2. See also Wortley v. Camplin, No. 01-122-P-H, 2001 WL 1568368, at *9 (D.Me. Dec. 10, 2001) (stating that "violation of Maine's Uniform Fraudulent Transfers Act ... does not constitute a tort for purposes of liability for civil conspiracy" or aiding and abetting); cf. Arena Dev. Grp., LLC v. Naegele Commc'ns, Inc., No. 06-2806 ADM/AJB, 2007 WL 2506431, at *5 (D.Minn. Aug. 30, 2007) ("[W]hether a fraudulent transfer under the UFTA is a tort is uncertain. Accordingly, [the defendant] can not be held personally liable for aiding and abetting or conspiring to commit a violation of the UFTA.").
3. See also GATX, 879 F.Supp.2d at 648; In re Total Containment, Inc., 335 B.R. 589, 615-16 (Bankr.E.D.Pa.2005) (predicting that Pennsylvania law does not hold nontransferees liable); Baker O'Neal Holdings v. Ernst & Young LLP, Inc., No. 1:03-CV-0132-DFH, 2004 WL 771230, at *14 (S.D.Ind. Mar. 24, 2004) (holding that the Indiana Uniform Fraudulent Transfer Act's savings clause (or "catch-all provision") permits courts to creatively construct equitable remedies but does not create a substantive right of action); Forum Ins. Co. v. Devere Ltd., 151 F.Supp.2d 1145, 1148 (C.D.Cal.2001) (holding that a non-transferee was not liable because California's Fraudulent Transfer Act only creates equitable remedies, not liability for damages); FDIC v. White, No. 3:96-CV-0560-P, 1998 WL 120298, at *2 (N.D.Tex.

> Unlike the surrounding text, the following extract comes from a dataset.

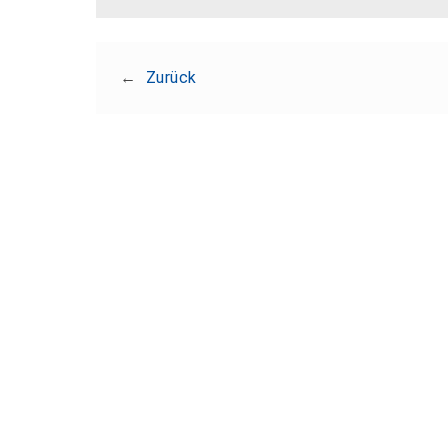
←
Zurück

Mar. 5, 1998) (holding that the Texas fraudulent conveyance statute does not create liability for nontransferee coconspirator and it does not permit a court to create new substantive rights of action); Warne Invs., Ltd. v. Higgins, 219 Ariz. 186, 195 P.3d 645, 656 (Ariz. Ct.App.2008) (holding that the Arizona catchall provision does not create liability for aiding and abetting); Freeman v. First Union Nat'l Bank, 865 So.2d 1272, 1276 (Fla.2004) (reasoning that Florida's savings clause permitted the court to award other equitable relief but did not create new causes of action).
4. History also shows that avoidance was the proper remedy for fraudulent transfers. A 1377 enactment declared that, if a debtor colluded with friends to avoid collection by transferring assets to them and then fleeing to debtor sanctuary, the creditor may petition the king for a writ directing execution on the asset as if the transfers had never occurred. Melville Madison Bigelow, The Law of Fraudulent Conveyances 11-12 (rev. ed.1911) (1890).
5. The other costs awarded, however, service costs, parking fees, and filing fees, were supported by sufficient justifying documentation, including receipts or court records, and we affirm the remainder of the order awarding costs.